Give back, word for word, only the lines from the opening of the records through the one with "ประเทศไทย ที่ปลอดภัยและเชื่อถือได้ เราพร้อมมอบ". Pictures stay out.

◇ ◇ ◇ ◇ ◇ ◇ ◇

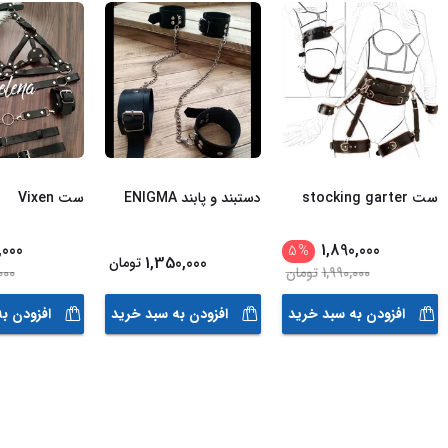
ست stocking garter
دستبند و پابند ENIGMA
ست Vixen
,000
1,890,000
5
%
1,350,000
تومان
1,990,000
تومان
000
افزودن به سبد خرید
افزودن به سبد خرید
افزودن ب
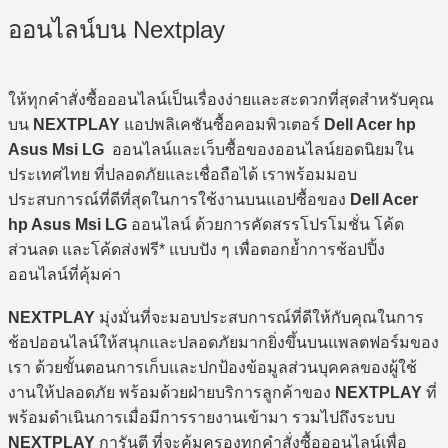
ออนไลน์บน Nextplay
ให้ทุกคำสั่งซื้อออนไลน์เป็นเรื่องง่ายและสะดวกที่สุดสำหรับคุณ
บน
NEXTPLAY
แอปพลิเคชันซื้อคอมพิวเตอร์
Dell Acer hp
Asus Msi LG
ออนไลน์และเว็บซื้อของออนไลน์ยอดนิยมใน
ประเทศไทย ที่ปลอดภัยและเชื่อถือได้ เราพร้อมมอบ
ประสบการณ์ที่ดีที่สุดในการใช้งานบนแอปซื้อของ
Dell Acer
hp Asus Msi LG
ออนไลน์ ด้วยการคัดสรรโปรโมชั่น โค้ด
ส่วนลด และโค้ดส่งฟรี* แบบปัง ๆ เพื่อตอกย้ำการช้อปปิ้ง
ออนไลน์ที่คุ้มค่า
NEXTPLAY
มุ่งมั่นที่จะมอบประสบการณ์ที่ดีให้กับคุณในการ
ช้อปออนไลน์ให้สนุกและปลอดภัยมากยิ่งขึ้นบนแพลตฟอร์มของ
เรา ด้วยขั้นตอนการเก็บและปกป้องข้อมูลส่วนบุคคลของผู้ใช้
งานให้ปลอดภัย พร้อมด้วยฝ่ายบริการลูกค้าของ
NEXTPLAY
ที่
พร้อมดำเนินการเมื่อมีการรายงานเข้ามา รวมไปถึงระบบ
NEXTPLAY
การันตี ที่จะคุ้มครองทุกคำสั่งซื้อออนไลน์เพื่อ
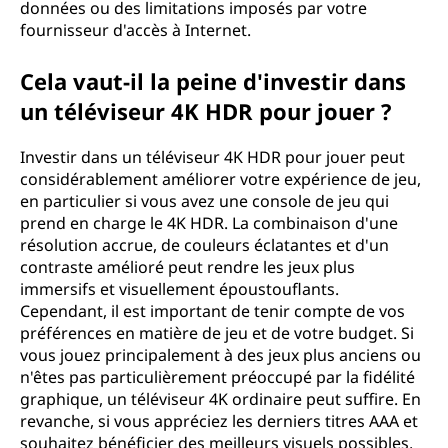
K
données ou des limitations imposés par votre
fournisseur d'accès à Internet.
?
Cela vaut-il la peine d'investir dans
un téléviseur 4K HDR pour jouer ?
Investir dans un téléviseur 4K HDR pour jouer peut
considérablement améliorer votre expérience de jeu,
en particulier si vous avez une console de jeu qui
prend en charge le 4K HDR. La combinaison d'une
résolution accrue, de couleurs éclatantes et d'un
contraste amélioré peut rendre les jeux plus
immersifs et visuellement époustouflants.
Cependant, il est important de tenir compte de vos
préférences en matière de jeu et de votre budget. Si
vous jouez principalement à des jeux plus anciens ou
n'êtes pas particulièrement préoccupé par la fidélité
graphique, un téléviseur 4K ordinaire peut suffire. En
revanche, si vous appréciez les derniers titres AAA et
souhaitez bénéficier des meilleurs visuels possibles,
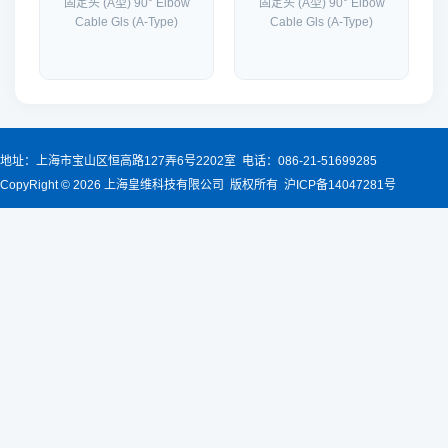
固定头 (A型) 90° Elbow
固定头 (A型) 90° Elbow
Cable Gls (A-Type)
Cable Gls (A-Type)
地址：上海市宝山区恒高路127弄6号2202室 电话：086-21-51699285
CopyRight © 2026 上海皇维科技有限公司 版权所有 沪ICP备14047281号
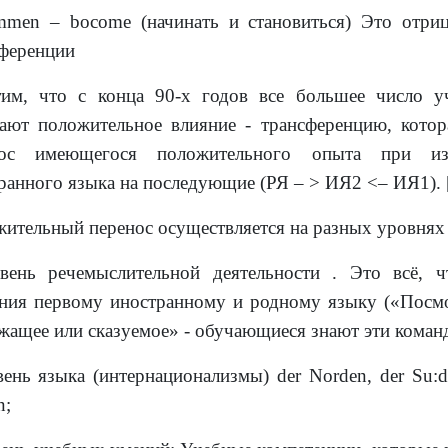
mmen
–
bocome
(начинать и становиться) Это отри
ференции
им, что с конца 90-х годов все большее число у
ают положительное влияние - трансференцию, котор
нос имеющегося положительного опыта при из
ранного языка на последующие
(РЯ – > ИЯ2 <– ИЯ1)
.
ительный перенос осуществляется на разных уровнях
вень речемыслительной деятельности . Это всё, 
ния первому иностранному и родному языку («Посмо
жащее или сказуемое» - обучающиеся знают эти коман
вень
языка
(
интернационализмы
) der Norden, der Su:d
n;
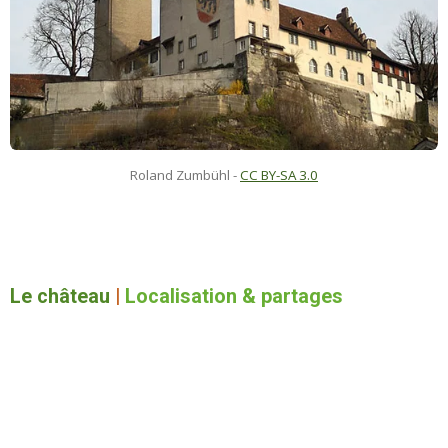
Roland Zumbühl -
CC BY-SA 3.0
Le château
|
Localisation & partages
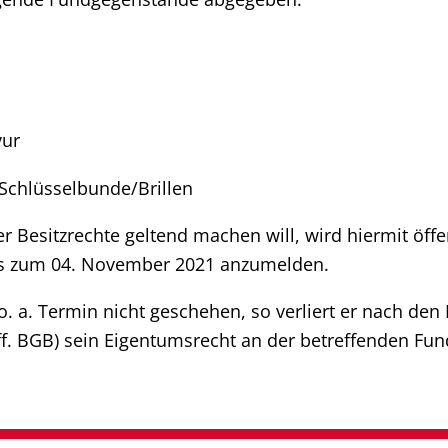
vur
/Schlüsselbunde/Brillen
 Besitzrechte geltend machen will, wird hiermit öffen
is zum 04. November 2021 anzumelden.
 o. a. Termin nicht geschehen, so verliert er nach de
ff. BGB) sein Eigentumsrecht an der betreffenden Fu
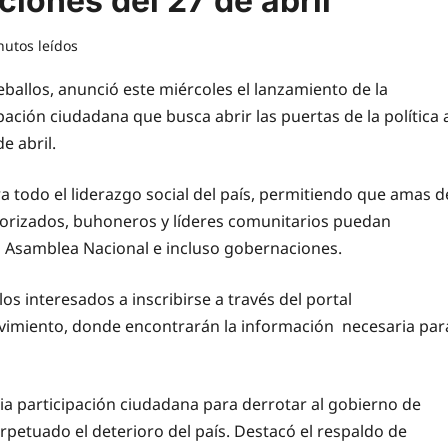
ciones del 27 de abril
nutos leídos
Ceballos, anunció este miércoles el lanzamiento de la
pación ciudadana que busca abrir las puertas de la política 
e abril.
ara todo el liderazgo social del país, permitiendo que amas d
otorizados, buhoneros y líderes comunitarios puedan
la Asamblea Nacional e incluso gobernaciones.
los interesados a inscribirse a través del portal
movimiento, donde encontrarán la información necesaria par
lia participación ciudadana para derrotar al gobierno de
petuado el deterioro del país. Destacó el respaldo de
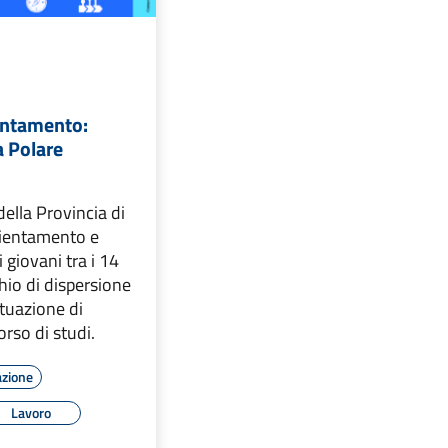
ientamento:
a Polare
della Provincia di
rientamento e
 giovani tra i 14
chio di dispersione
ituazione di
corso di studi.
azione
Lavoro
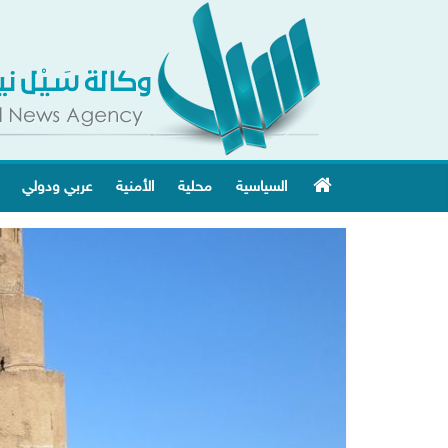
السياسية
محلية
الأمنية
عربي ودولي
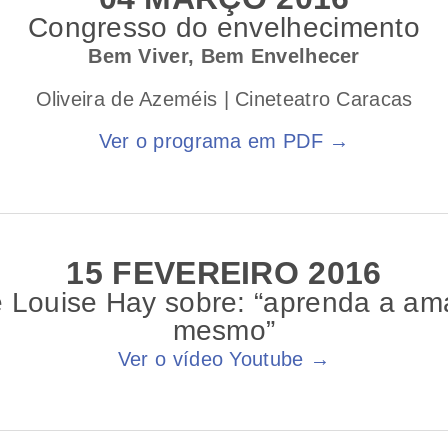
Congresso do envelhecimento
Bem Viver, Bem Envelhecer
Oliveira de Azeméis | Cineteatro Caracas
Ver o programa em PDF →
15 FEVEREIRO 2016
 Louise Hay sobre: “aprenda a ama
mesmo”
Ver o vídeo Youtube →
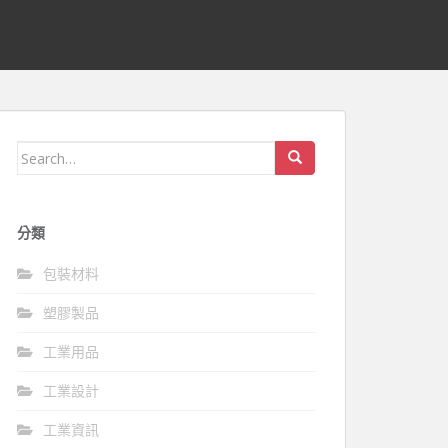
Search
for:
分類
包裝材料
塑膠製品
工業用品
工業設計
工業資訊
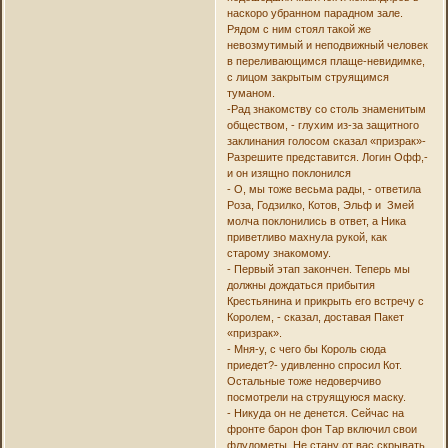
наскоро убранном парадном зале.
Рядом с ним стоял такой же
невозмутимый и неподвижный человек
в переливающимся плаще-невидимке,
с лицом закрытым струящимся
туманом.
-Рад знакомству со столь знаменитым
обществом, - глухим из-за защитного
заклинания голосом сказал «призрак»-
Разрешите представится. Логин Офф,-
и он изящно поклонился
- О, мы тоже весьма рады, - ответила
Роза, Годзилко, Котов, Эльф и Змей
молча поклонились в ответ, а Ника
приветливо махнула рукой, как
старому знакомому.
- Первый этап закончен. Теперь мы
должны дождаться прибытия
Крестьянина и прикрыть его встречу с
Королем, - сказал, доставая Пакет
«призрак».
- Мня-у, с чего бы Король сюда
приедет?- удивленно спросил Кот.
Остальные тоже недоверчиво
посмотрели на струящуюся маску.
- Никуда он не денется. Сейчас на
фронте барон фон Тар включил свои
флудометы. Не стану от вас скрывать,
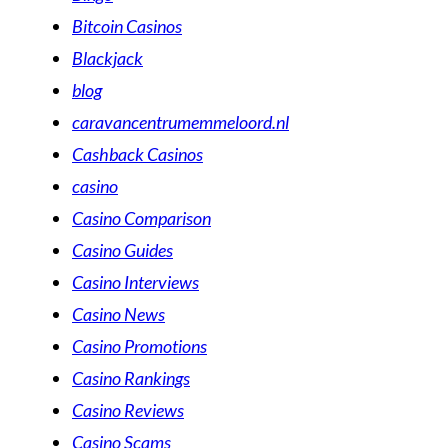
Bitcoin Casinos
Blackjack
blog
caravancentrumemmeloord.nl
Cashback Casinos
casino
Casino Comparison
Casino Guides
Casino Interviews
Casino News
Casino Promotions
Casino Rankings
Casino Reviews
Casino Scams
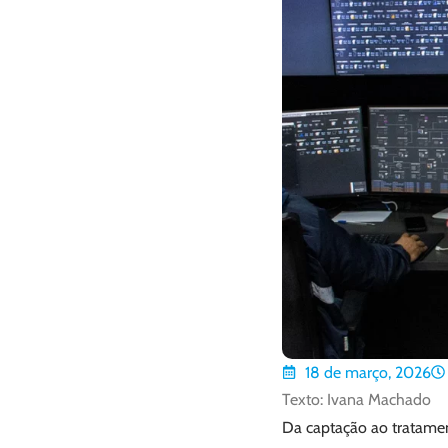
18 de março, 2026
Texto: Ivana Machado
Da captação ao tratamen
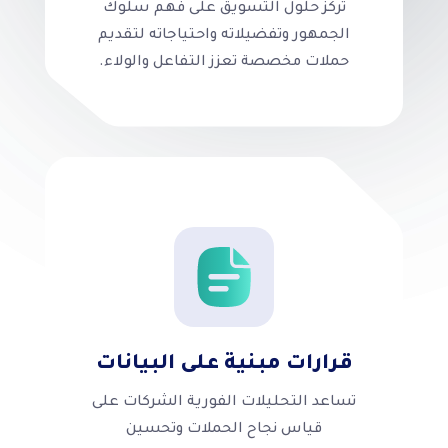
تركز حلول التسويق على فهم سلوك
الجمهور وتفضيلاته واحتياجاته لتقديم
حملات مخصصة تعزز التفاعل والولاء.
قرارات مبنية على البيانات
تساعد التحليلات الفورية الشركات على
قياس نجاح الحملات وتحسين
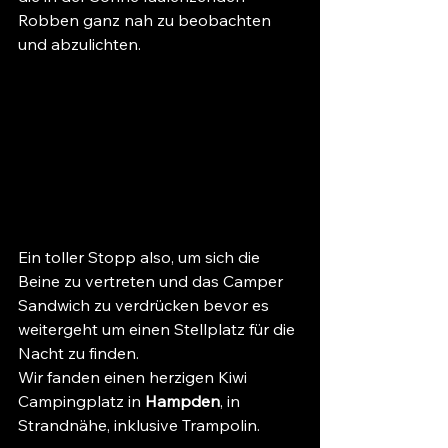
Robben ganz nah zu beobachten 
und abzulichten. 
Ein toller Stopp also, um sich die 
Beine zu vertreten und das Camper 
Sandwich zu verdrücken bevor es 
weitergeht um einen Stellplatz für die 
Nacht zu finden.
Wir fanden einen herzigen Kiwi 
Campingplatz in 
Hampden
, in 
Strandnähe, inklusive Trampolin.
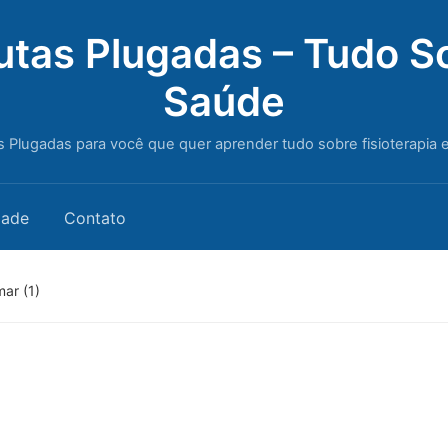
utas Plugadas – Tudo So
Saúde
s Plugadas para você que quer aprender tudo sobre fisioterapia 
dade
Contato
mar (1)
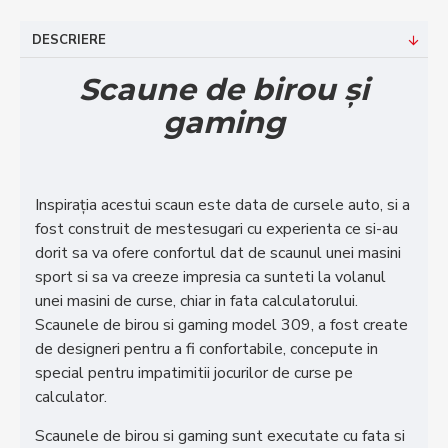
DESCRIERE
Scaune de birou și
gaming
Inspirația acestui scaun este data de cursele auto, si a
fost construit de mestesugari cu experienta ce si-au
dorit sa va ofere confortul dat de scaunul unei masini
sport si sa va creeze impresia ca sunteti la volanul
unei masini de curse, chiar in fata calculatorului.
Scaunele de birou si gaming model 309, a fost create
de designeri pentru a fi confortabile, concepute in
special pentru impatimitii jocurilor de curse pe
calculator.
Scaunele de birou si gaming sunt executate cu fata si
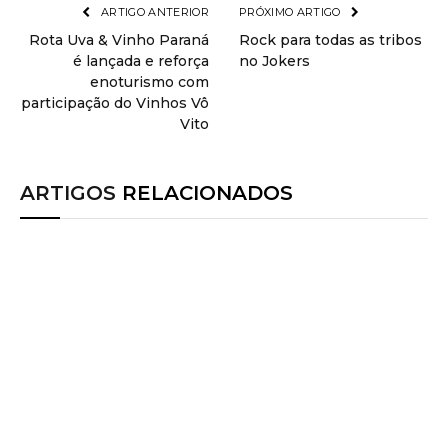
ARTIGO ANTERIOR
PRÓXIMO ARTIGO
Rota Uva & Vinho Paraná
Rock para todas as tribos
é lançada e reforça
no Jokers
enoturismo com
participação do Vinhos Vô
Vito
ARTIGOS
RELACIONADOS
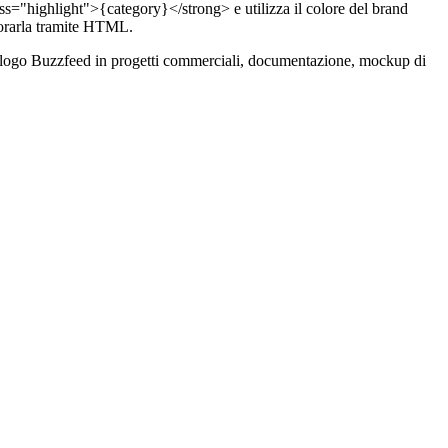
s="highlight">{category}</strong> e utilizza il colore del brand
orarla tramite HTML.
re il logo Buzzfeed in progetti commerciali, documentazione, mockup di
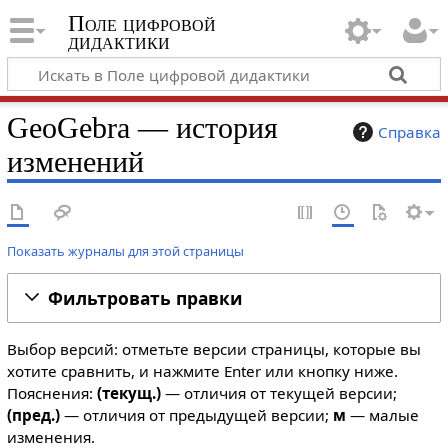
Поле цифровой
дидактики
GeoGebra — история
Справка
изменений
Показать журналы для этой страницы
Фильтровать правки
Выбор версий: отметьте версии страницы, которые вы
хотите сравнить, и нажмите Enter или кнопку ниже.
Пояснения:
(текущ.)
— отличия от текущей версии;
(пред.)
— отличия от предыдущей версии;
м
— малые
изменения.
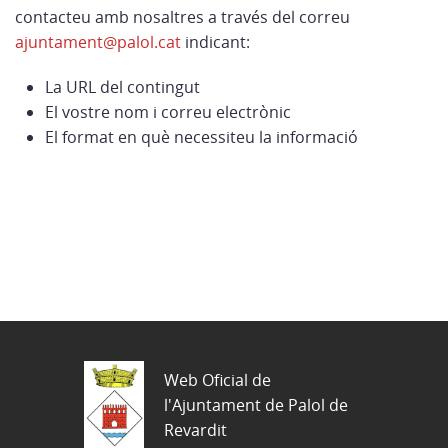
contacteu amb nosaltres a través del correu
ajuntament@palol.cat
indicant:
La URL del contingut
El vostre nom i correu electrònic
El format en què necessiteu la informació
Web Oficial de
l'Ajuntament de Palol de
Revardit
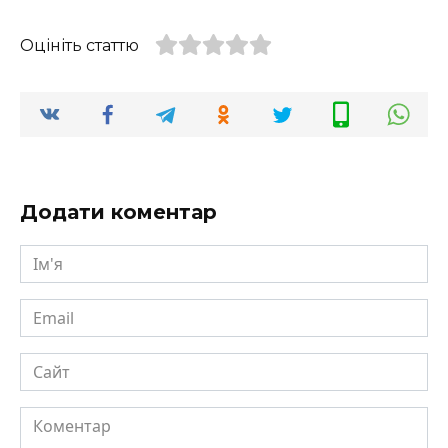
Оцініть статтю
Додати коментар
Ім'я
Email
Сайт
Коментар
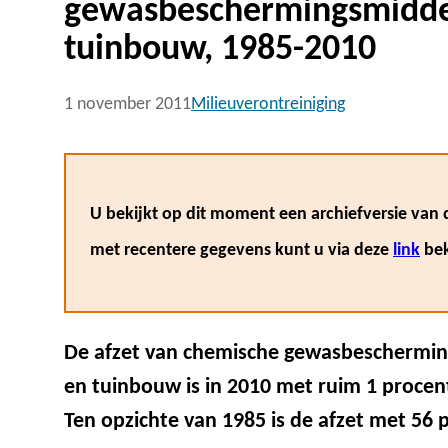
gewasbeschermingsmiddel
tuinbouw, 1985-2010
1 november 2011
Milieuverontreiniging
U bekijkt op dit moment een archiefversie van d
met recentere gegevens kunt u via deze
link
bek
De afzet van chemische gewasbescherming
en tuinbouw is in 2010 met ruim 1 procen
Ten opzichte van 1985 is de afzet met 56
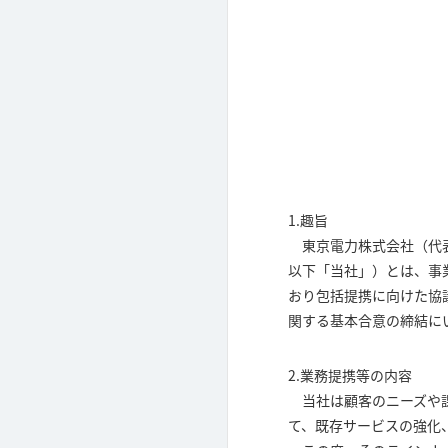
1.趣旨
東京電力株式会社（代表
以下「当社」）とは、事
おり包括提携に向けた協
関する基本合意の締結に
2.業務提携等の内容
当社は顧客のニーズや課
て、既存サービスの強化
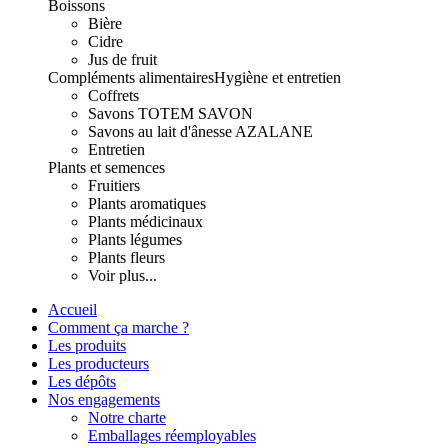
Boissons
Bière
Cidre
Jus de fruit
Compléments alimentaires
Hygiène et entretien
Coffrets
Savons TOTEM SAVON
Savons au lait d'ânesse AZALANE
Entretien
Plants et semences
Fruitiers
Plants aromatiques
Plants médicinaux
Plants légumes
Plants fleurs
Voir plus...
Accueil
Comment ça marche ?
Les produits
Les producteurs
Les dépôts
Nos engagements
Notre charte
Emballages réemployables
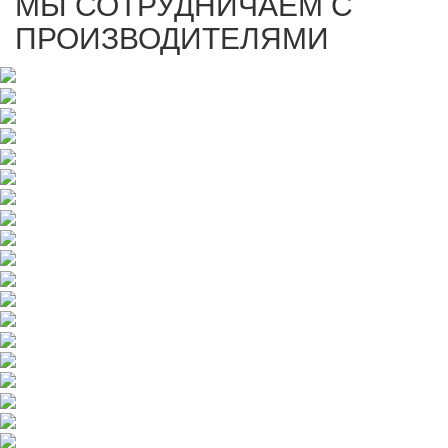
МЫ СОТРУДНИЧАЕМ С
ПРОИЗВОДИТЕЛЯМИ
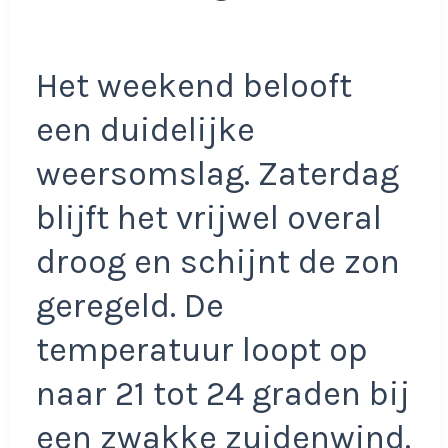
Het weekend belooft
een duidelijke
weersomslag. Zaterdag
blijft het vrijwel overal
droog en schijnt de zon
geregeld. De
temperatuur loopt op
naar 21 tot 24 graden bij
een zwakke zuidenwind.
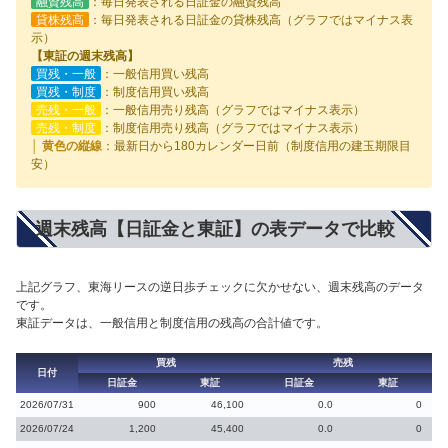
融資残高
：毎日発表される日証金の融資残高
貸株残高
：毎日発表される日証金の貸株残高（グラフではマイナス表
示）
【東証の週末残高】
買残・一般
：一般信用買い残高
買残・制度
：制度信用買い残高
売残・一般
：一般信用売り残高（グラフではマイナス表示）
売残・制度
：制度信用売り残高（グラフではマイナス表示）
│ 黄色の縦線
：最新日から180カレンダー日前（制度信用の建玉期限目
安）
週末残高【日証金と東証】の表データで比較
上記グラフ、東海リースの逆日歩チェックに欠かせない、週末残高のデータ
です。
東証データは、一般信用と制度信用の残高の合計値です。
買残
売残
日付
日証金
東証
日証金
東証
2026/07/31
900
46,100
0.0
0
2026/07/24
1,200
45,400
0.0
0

◇ ◇ ◇ ◇ ◇ ◇ ◇

__Answer for the task__:
ست stocking garter
دستبند و پابند ENIGMA
ست Vixen
,000
1,890,000
5
%
1,350,000
تومان
1,990,000
تومان
000
افزودن به سبد خرید
افزودن به سبد خرید
افزودن ب
ออนไลน์บน Nextplay
ให้ทุกคำสั่งซื้อออนไลน์เป็นเรื่องง่ายและสะดวกที่สุดสำหรับคุณ
บน
NEXTPLAY
แอปพลิเคชันซื้อคอมพิวเตอร์
Dell Acer hp
Asus Msi LG
ออนไลน์และเว็บซื้อของออนไลน์ยอดนิยมใน
ประเทศไทย ที่ปลอดภัยและเชื่อถือได้ เราพร้อมมอบ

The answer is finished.